• Medical Innovation

    Dr. Ikezu pushes to find answers for Alzheimer’s disease

Dr. Ikezu poses outdoors on the Mayo Clinic Florida campus
Tsuneya Ikezu, M.D., Ph.D.

Tsuneya Ikezu, M.D., Ph.D., is a Mayo Clinic molecular neuroscientist who originally hails from Japan. Dr. Ikezu's science career has led him across the globe to work at Mayo Clinic in Florida. His lab will be located temporarily in the Griffin Building. His research focuses on Alzheimer's disease and related dementia.

Dr. Ikezu recently sat down for a conversation with the Advancing the Science blog team:

What is your area of research at Mayo Clinic?

DR. IKEZU: I work in the Department of Neuroscience. My research area is mainly molecular therapeutics of Alzheimer's disease and related dementia in a laboratory setting. We focus on extracellular vesicles, small particles secreted from any cells, for their role in cell-to-cell communications and disease spread in the brain.

What is your career background?

DR. IKEZU: I was born in Tokyo, Japan, and obtained an M.D. and Ph.D. separately from The University of Tokyo School of Medicine, had postdoctorate training at the Cleveland Clinic Foundation, and faculty positions at University of Nebraska Medical Center and Boston University School of Medicine, where I maintain an adjunct professor position in the Department of Pharmacology and Experimental Therapeutics. I have been studying molecular pathogenesis of Alzheimer's disease since 1995, and I also have been testing viral gene therapy since 2005.

Why and how did you get into your field?

DR. IKEZU: I was interested in neuroscience during my Ph.D. program back in the 1990s, since this is the last elusive field of biomedical science to explore, and it's where the secret of human intelligence exists. I am also concerned about the exponential prevalence of senile dementia, most prominently Alzheimer's disease, which affects as much as one-third of seniors over age 85. As human longevity increases, cognitive resilience has never been more important for their quality of life.
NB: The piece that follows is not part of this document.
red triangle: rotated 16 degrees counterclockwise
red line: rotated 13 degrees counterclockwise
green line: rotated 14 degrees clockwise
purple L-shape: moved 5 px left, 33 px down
What led you to Mayo Clinic?

DR. IKEZU: I visited Mayo Clinic in Florida last spring and was very impressed with the institution, environment, and long-term history of excellence in the clinic and research. The departments of Neuroscience and Neurology at Mayo Clinic Florida are highly focused on neurodegenerative disease research, which is my main thrust. I was also attracted by Mayo's interest in extracellular vesicle research in both the Neuroscience and Cancer Biology departments. I felt that this environment will foster my research in synergy with many researchers on the campus.
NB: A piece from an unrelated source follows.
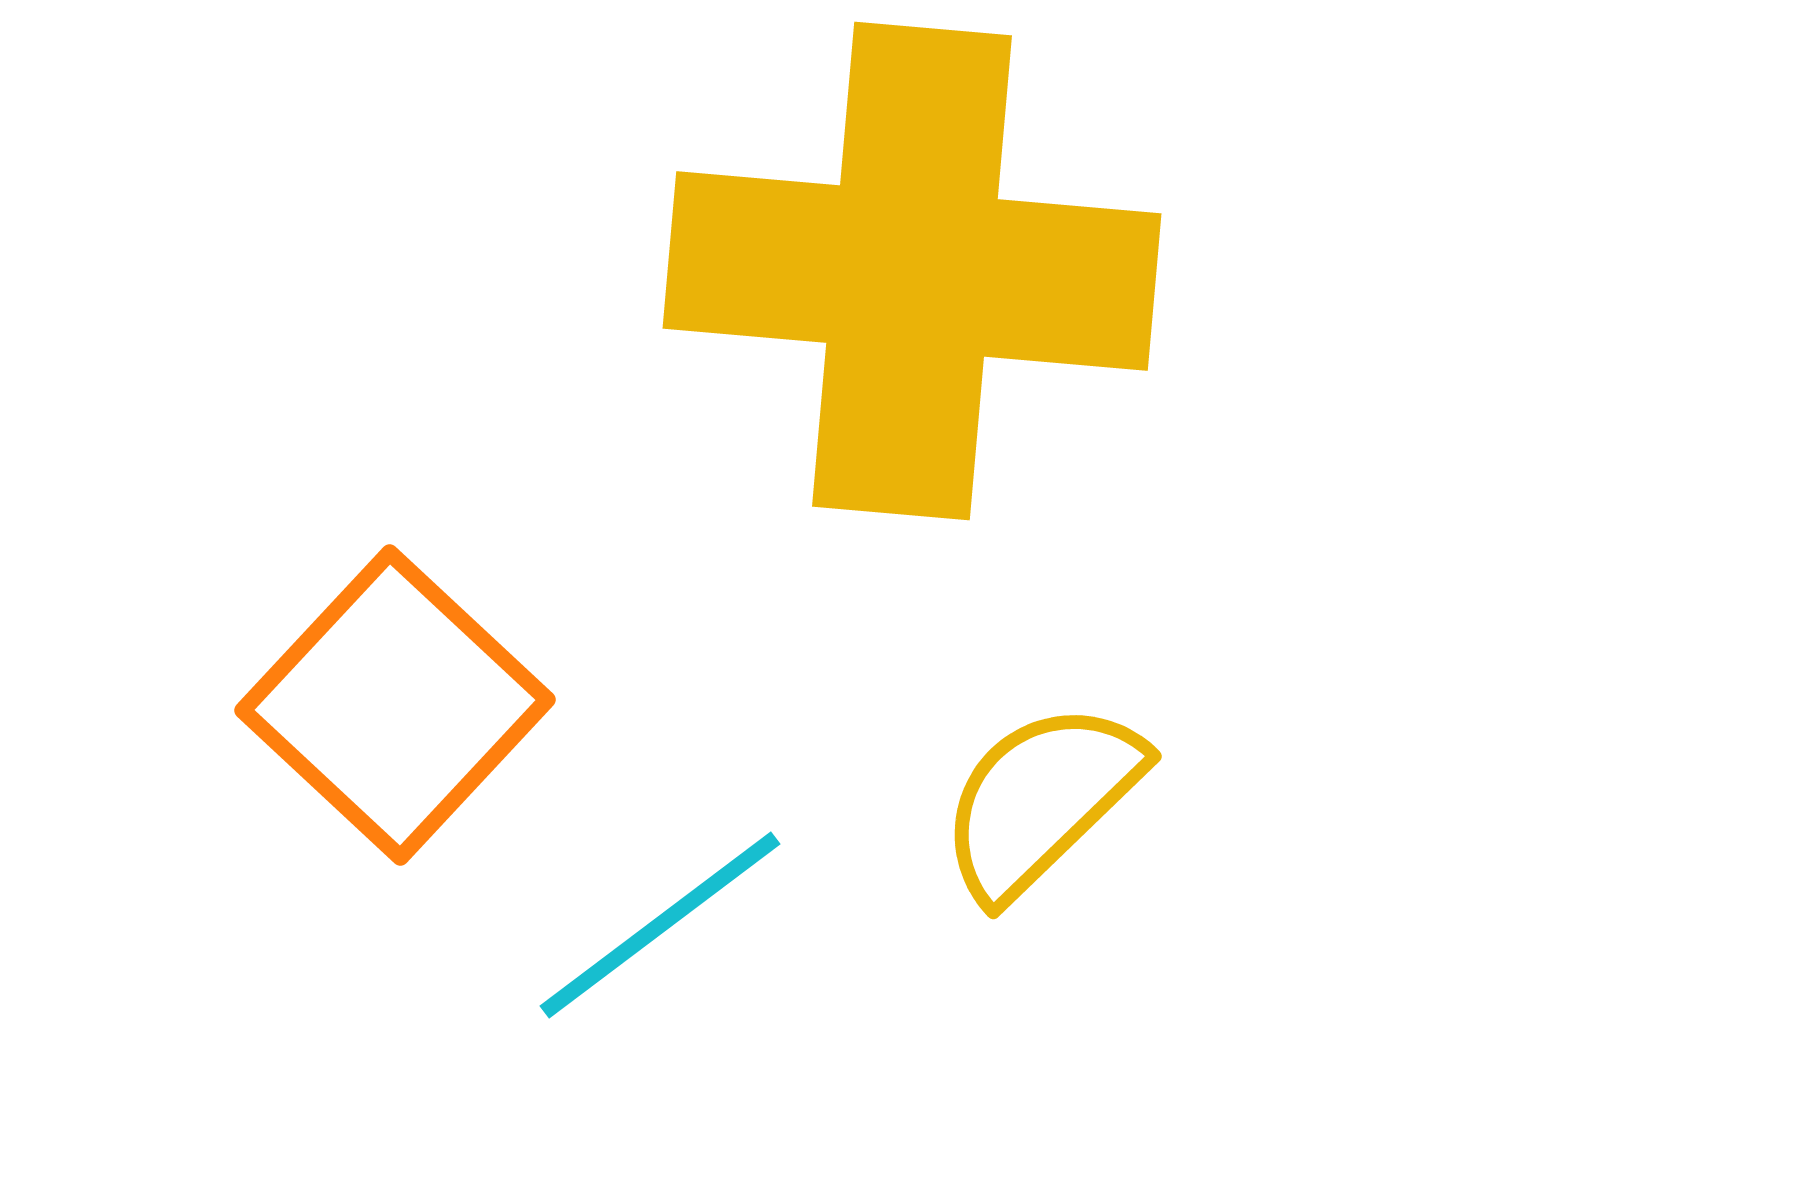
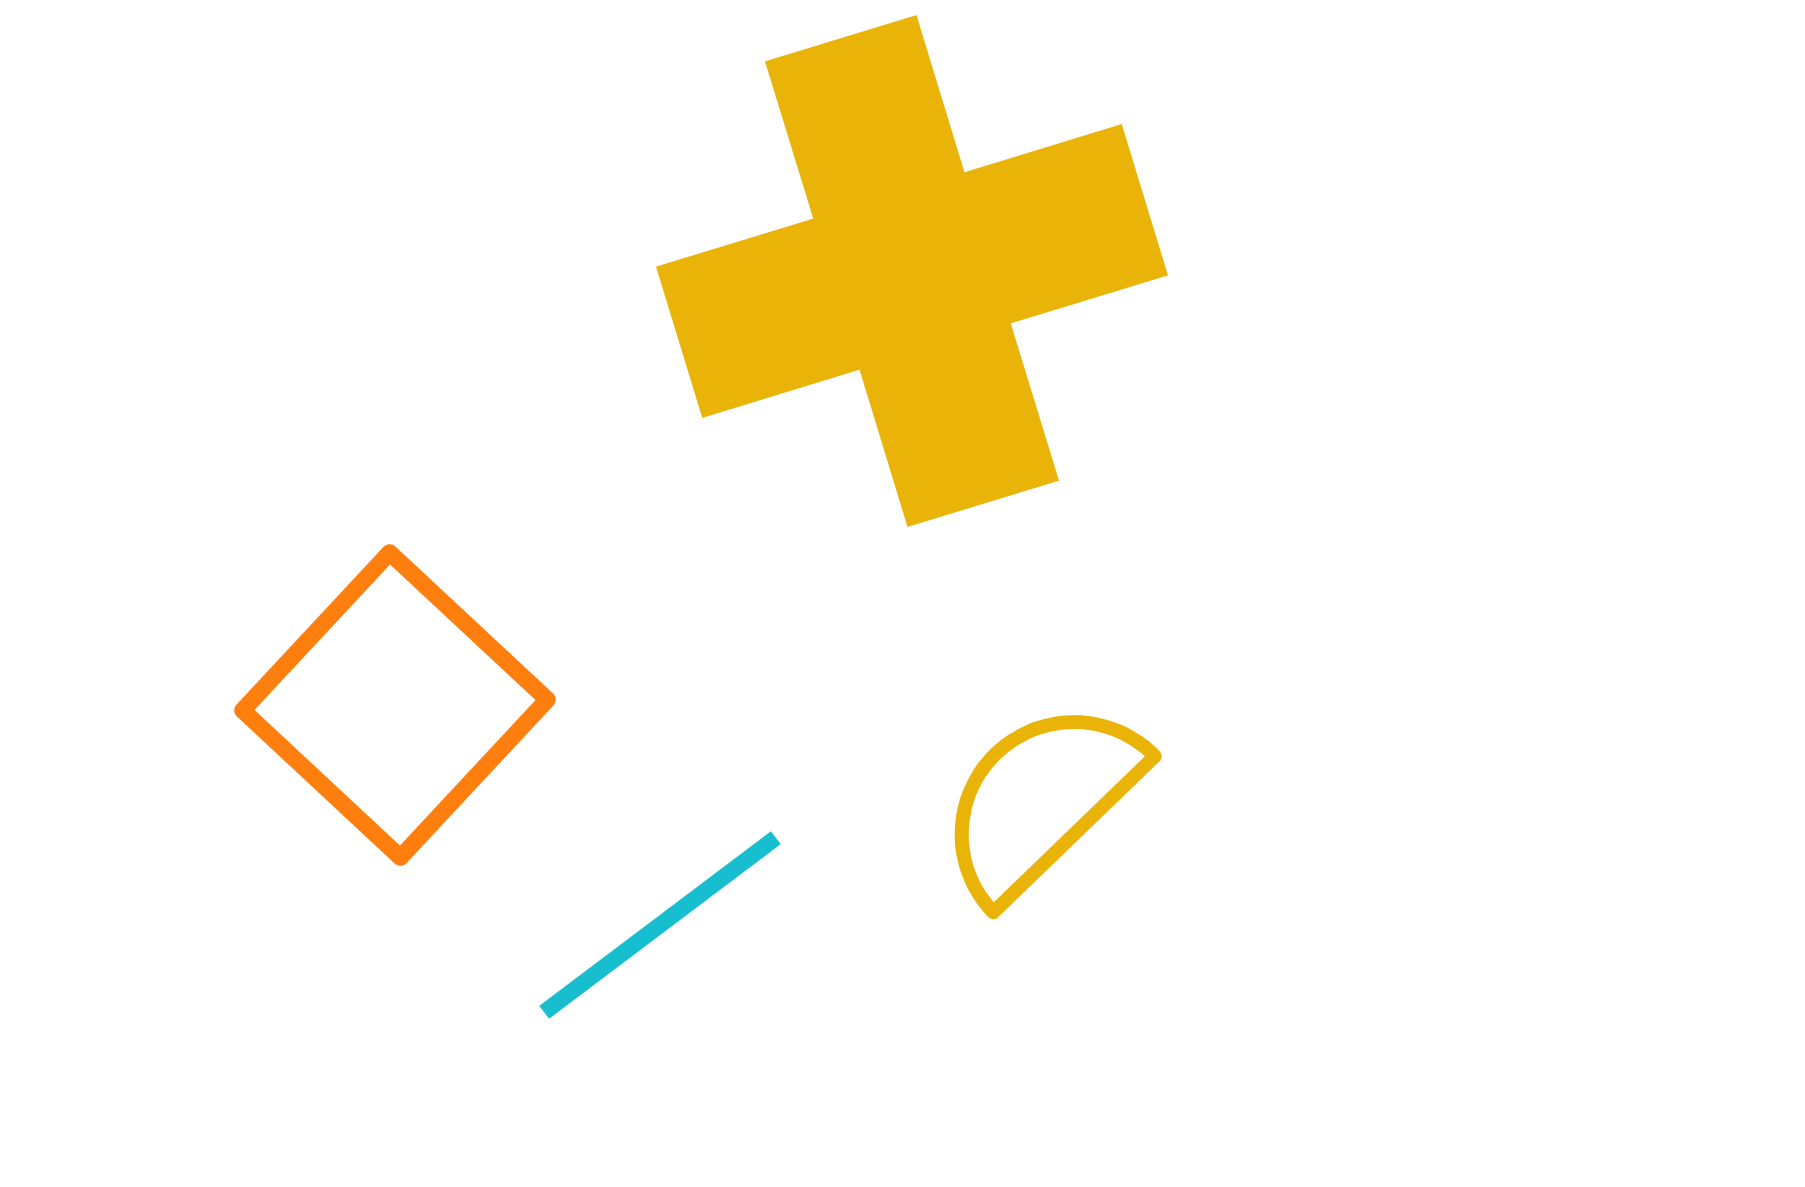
yellow cross: rotated 22 degrees counterclockwise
What research projects will you work on here at Mayo?

DR. IKEZU: I will continue to work on National Institutes of Health and foundation-funded research to determine which molecules in microglia, brain immune cells and extracellular vesicles are critical in disease spread in animal models of Alzheimer's disease. I plan to initiate several new projects related to gene therapy and biomarkers of Alzheimer's disease in collaboration with multiple investigators on campus, as well as those outside of Mayo, in the areas of microglia-related research, proteomics, machine learning, human induced pluripotent stem cells, and human genetics of Alzheimer's disease.
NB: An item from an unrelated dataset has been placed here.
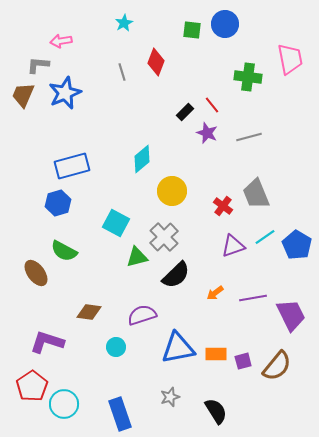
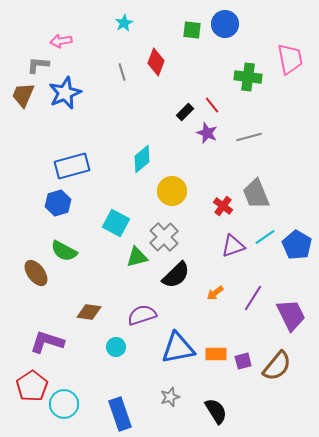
purple line at (253, 298): rotated 48 degrees counterclockwise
What moment or experience in your life led you to pursue a medical research career?

DR. IKEZU: I met with Professor Etsuto Ogata and Dr. Ikuo Nishimoto when I was a resident at The University of Tokyo and learned about the world of biomedical science, where not only basic scientists, but physicians passionately talked about biological science at multiple levels ― from molecular biology to human disease. It was back in the 1990s, the time many important genes were cloned and published in high-impact journals on a regular basis. I realized that this is the right time to devote myself to biomedical science, as now we can find the genes to understand so many unknowns in human biology and disease. We now know that it is not just genes, but noncoding RNAs, epigenetic modification of genomes, metabolites, lipids, gas, electrical firing, oscillation and even electromagnetic fields that control human body and functions. Biomedical science is still an exponentially expanding field.

What do you hope your research will do for patients? How do you hope to change the practice?

DR. IKEZU: I hope that I can develop one effective therapy or preventive treatment of Alzheimer's disease during my tenure at Mayo Clinic, starting from preclinical testing using human induced pluripotent stem cell-derived neuronal cells and animal models to clinical trials on patients. This could be gene or nucleic acid-based therapy. This will be my focus.

Do you have any interesting hobbies?

DR. IKEZU: I love hiking, cooking and exercising.